By Jianing Wu and Florian Ginez

Mainstream adoption of technology occurs when a system is robust, and its value is recognized by the public. To quantify these measures, let's talk about utility value and speculative value.

Utility value refers to the benefits that the technology provides, reflected by its demands.

Speculative value is when investors believe the technology is worth a value based on future expectations.

Both factors are essential in advancing a system's expansion-utility value is unsubstantiated if speculative value doesn't grow, and conversely, speculative value is artificial if utility value doesn't follow.

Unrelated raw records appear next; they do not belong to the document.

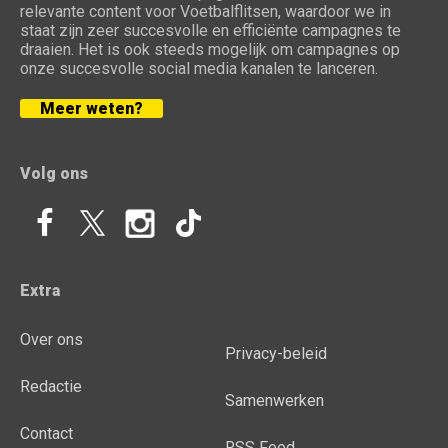
relevante content voor Voetbalflitsen, waardoor we in
staat zijn zeer succesvolle en efficiënte campagnes te
draaien. Het is ook steeds mogelijk om campagnes op
onze succesvolle social media kanalen te lanceren.
Meer weten?
Volg ons
Extra
Over ons
Privacy-beleid
Redactie
Samenwerken
Contact
RSS Feed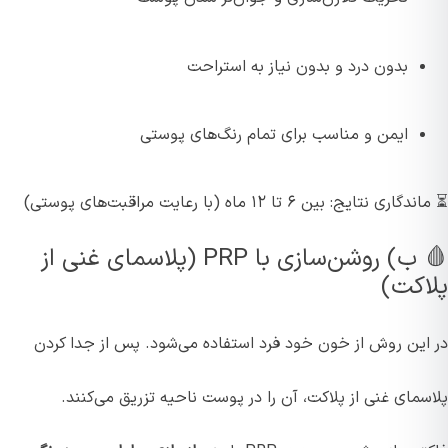
بدون درد و بدون نیاز به استراحت
ایمن و مناسب برای تمام رنگ‌های پوستی
⏳ ماندگاری نتایج: بین ۶ تا ۱۲ ماه (با رعایت مراقبت‌های پوستی)
🩸 ب) روشن‌سازی با PRP (پلاسمای غنی از
پلاکت)
در این روش از خون خود فرد استفاده می‌شود. پس از جدا کردن
پلاسمای غنی از پلاکت، آن را در پوست ناحیه تزریق می‌کنند.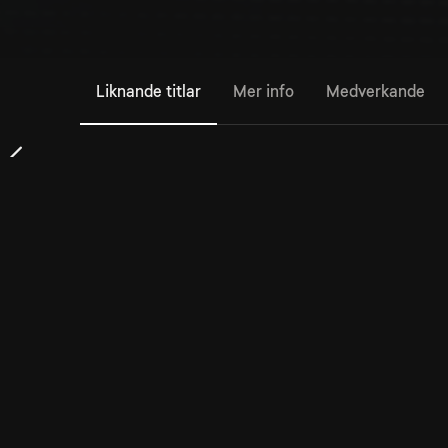
Liknande titlar
Mer info
Medverkande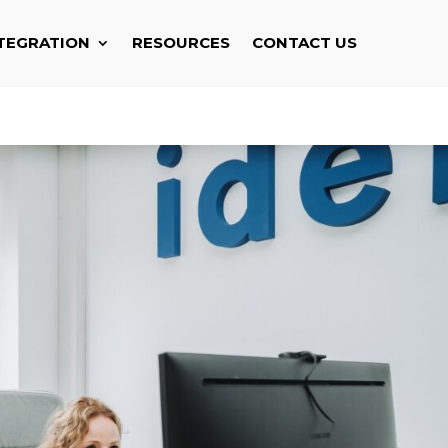
TEGRATION
RESOURCES
CONTACT US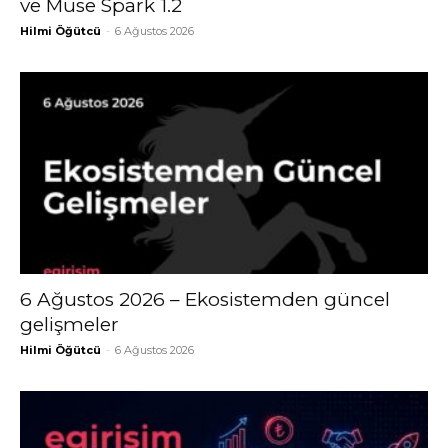
ve Muse Spark 1.2
Hilmi Öğütcü
-
6 Ağustos 2026
6 Ağustos 2026 – Ekosistemden güncel
gelişmeler
Hilmi Öğütcü
-
6 Ağustos 2026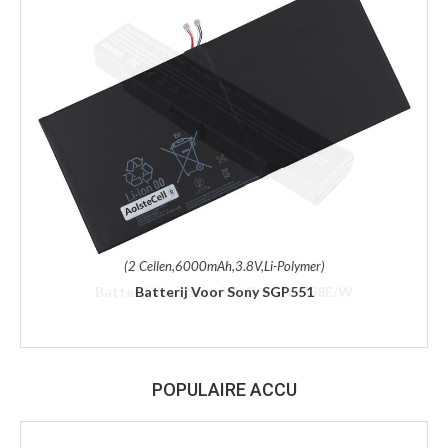
(2 Cellen,6000mAh,3.8V,Li-Polymer)
Batterij Voor Sony SGP551
POPULAIRE ACCU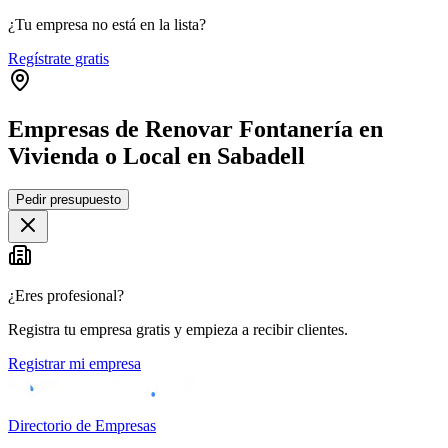
¿Tu empresa no está en la lista?
Regístrate gratis
Empresas de Renovar Fontanería en
Vivienda o Local en Sabadell
Leaflet
|
©
OpenStreetMap
Pedir presupuesto
+
−
¿Eres profesional?
Registra tu empresa gratis y empieza a recibir clientes.
Registrar mi empresa
Directorio de Empresas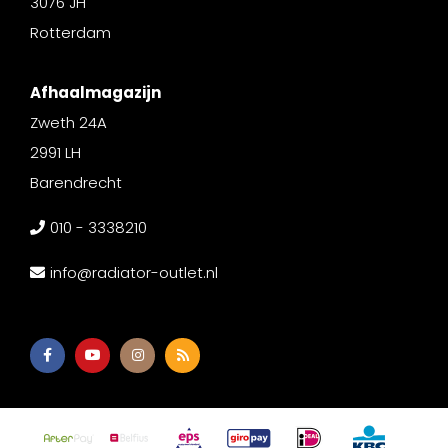
3076 JH
Rotterdam
Afhaalmagazijn
Zweth 24A
2991 LH
Barendrecht
010 - 3338210
info@radiator-outlet.nl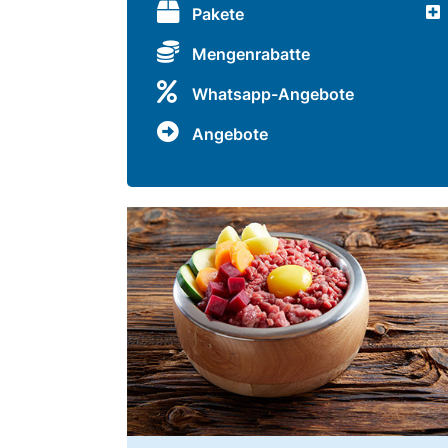
Pakete
Mengenrabatte
Whatsapp-Angebote
Angebote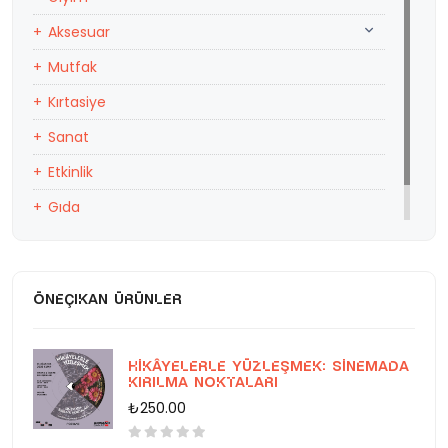
Aksesuar
Mutfak
Kırtasiye
Sanat
Etkinlik
Gıda
Eğitim
ÖNEÇIKAN ÜRÜNLER
Hikâyelerle Yüzleşmek: Sinemada
Kırılma Noktaları
₺250.00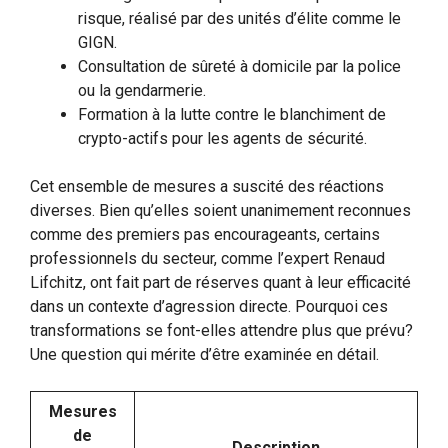
risque, réalisé par des unités d’élite comme le
GIGN.
Consultation de sûreté à domicile par la police
ou la gendarmerie.
Formation à la lutte contre le blanchiment de
crypto-actifs pour les agents de sécurité.
Cet ensemble de mesures a suscité des réactions
diverses. Bien qu’elles soient unanimement reconnues
comme des premiers pas encourageants, certains
professionnels du secteur, comme l’expert Renaud
Lifchitz, ont fait part de réserves quant à leur efficacité
dans un contexte d’agression directe. Pourquoi ces
transformations se font-elles attendre plus que prévu?
Une question qui mérite d’être examinée en détail.
Mesures
de
Description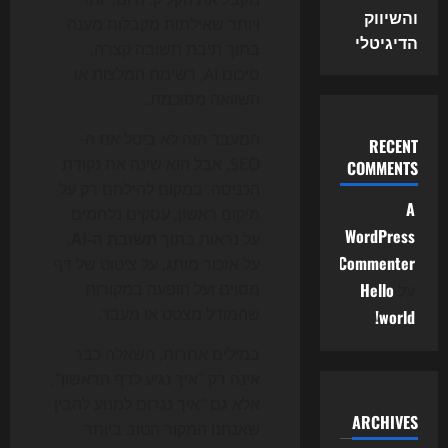
והשיווק
ויותר שאילתות מקבלות מענה
הדיגיטלי
בתוך תיבת תשובה קצרה,
סיכום AI, רשימת המלצות או
השוואה מסוכמת.
המעבר הזה לא ביטל את ה-
RECENT
SEO, אבל הוא שינה את נקודת
COMMENTS
הכניסה. במקום להילחם רק על
A
מיקום ראשון, עסקים נלחמים
WordPress
על נראות בתוך
תשובת ה-AI
,
Commenter
על אזכור מותג, על ציטוט של דף
על
Hello
מסוים ועל הופעה במקורות
שהמודל מצטט או מעבד.
world!
במילים אחרות, השאלה כבר
אינה רק "איך נגיע לדף הראשון",
אלא גם "איך נגרום למנוע להבין
ARCHIVES
שאנחנו המקור הטוב ביותר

Bitcoin's recent growth is fueled by both aspects. Its ecosystem has matured, leading to more applications in real life. In anticipation of its wider adoption, financial institutions started delving into the crypto space, resulting in a strong inflow of capital.

Unlike its 2017 retail frenzy, bitcoin's recent upsurge is partly driven by financial institutions' interests.

In our first blog post of the series, we introduced corporations' purchases of bitcoin as part of their balance sheet assets. Here, we will discuss the second source of institutional demand-the investment management industry's participation.

A Shift in Narrative and Perception

Financial institutions' views of bitcoin have been evolving.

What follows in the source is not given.